WORK TASK: Please set down exactly the lines of the listing below from the line containing "Geistes- & Sozialwissenschaften" through the line containing "untuk orang-orang terdekat, untuk", both lines included, leaving out all other lines.

DATA PROVIDED:
▶
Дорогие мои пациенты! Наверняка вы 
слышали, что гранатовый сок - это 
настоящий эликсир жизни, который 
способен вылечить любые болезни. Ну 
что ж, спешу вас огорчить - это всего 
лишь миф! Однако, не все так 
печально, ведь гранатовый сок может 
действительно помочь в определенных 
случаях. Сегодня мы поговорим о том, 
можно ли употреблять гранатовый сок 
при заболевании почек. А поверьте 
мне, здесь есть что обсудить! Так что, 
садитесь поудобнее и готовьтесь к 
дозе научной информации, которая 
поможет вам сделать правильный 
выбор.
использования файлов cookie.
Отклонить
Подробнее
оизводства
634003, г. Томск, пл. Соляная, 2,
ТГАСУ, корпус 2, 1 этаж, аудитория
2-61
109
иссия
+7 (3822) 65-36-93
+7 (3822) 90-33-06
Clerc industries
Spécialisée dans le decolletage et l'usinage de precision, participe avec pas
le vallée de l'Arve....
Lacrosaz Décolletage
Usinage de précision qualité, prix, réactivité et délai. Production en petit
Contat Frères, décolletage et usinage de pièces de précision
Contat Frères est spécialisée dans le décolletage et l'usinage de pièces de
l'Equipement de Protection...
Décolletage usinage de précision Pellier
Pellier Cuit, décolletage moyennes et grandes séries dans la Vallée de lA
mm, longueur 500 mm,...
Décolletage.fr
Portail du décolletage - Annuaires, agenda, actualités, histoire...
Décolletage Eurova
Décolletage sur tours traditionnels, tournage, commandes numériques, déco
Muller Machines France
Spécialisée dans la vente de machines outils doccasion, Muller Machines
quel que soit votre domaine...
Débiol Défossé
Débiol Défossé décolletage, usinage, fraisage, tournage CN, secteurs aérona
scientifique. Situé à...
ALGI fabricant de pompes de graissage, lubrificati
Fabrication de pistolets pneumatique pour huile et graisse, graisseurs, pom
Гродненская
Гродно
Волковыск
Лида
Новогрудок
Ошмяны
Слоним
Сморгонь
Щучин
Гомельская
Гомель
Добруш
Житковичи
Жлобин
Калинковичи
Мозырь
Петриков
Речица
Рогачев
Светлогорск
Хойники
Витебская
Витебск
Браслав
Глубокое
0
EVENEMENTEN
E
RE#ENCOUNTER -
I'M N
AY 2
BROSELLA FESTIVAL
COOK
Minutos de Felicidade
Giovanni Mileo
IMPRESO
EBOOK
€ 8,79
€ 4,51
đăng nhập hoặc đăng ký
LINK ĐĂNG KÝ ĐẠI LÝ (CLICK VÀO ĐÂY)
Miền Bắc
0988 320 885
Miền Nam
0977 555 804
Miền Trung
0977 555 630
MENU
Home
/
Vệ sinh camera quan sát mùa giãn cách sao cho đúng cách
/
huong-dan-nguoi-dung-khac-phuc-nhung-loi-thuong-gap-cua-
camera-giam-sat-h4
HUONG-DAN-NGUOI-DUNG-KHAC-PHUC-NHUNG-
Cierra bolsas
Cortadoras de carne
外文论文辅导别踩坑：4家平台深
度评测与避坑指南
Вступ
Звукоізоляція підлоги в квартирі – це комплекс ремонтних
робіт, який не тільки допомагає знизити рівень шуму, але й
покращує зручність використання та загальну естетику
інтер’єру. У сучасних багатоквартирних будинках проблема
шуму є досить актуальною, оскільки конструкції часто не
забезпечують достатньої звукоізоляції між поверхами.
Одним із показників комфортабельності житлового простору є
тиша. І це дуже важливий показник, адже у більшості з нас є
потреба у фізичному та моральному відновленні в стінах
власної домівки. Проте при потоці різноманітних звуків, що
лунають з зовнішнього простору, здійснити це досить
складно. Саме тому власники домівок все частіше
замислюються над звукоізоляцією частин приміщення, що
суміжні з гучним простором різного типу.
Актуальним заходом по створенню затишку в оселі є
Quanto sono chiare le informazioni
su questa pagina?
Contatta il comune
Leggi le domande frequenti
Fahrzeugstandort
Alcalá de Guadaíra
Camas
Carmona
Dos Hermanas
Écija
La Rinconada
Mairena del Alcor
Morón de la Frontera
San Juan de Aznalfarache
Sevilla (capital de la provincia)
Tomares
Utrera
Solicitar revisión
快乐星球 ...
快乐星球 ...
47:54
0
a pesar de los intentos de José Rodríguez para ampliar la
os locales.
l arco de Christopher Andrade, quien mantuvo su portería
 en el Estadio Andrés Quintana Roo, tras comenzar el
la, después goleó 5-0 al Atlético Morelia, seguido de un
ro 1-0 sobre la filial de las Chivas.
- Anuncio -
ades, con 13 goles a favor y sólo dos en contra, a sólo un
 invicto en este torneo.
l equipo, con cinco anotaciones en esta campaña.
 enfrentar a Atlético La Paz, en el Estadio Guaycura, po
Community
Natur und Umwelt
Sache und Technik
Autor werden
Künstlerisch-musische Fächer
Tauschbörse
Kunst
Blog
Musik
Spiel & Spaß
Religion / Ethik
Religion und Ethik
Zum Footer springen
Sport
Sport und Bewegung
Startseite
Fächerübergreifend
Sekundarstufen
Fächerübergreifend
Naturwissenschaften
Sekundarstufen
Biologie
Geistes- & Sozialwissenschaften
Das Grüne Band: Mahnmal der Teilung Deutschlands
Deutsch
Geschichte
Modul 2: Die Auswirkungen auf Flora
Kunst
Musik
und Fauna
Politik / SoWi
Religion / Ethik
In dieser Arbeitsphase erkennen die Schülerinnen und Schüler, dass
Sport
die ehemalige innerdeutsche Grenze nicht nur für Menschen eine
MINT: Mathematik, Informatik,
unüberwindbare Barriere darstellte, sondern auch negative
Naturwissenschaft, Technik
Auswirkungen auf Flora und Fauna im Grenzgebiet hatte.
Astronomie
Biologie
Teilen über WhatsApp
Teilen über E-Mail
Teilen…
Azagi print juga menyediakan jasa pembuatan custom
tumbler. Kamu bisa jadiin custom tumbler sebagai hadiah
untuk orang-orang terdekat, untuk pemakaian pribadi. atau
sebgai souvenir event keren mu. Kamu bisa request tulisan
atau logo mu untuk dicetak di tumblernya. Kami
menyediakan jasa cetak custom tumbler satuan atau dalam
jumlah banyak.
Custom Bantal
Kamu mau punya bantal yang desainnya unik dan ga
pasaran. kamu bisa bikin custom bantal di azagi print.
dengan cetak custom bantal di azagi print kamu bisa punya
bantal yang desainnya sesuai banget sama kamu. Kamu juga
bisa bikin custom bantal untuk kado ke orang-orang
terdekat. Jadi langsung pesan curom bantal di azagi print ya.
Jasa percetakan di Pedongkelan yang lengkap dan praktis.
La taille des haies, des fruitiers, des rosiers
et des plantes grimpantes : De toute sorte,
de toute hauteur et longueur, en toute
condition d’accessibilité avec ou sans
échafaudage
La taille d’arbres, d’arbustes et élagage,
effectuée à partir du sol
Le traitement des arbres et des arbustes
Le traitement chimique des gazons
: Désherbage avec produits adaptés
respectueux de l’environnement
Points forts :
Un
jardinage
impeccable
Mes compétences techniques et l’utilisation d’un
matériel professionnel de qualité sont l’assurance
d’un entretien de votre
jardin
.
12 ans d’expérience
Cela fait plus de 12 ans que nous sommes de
◀
TASK ANSWER:
Geistes- & Sozialwissenschaften
Das Grüne Band: Mahnmal der Teilung Deutschlands
Deutsch
Geschichte
Modul 2: Die Auswirkungen auf Flora
Kunst
Musik
und Fauna
Politik / SoWi
Religion / Ethik
In dieser Arbeitsphase erkennen die Schülerinnen und Schüler, dass
Sport
die ehemalige innerdeutsche Grenze nicht nur für Menschen eine
MINT: Mathematik, Informatik,
unüberwindbare Barriere darstellte, sondern auch negative
Naturwissenschaft, Technik
Auswirkungen auf Flora und Fauna im Grenzgebiet hatte.
Astronomie
Biologie
Teilen über WhatsApp
Teilen über E-Mail
Teilen…
Azagi print juga menyediakan jasa pembuatan custom
tumbler. Kamu bisa jadiin custom tumbler sebagai hadiah
untuk orang-orang terdekat, untuk pemakaian pribadi. atau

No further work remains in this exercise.